Since the first graduating class in 1884, more than 34,500 students have received a Cathedral High School education. It all started with a small group of students who, on September 3, 1883, marched up the winding stairs of Springfield’s St. Michael’s Cathedral and into two storerooms that had been converted into classrooms. 


The increasing number of Catholic immigrants living in the Springfield area had prompted then Bishop Patrick T. O’Reilly to seek a teaching staff for a high school. Ten members of the Sisters of St. Joseph in Flushing, New York were sent in response to the bishop’s request. Nellie McQuade and Margaret Cruse hold the distinction of being the first to graduate from Cathedral in 1885. In the early twentieth century, students entering Cathedral studied Church and doctrine, Latin, English, algebra and history. Greek and French were added in the sophomore year, and the sciences offered in this classical tract were physics and chemistry.


Cathedral also offered a series of commercial classes that included writing, spelling, shorthand, typing, and bookkeeping. Upon the death of Bishop O’Reilly, his successor, Thomas Beaven, had the foresight to convert the old convent on Elliot Street into the new home of Cathedral High School.
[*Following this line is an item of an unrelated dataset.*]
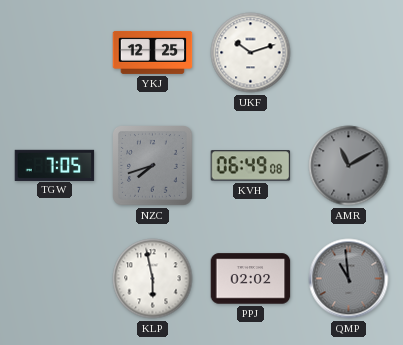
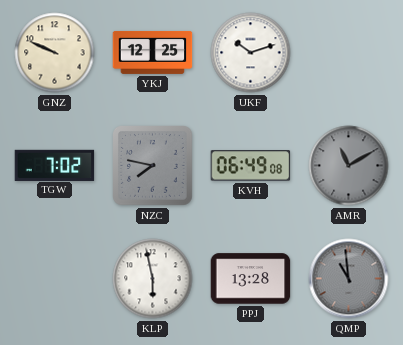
GNZ: none -> 9:49
TGW: 7:05 -> 7:02
NZC: 7:42 -> 7:47
PPJ: 02:02 -> 13:28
In the 1950s, the growing high school-age population in the greater Springfield area brought about the necessity of a larger building. Under the direction of then Bishop Christopher Weldon, the diocese purchased the 30-acre Simon Kervick farm at Wendover and Surrey Roads. Ground was broken for the school on March 17, 1958, and the “new” Cathedral opened its doors on September 9th, 1959 and remained at that location until a category EF-3 tornado damaged the building on the afternoon of June 1, 2011. 


The tornado, which carved a 39-mile path through western Massachusetts, rendered the school unusable. That fall, students were moved to the former Memorial School in Wilbraham, where they remained for five years until the merger with Holyoke Catholic.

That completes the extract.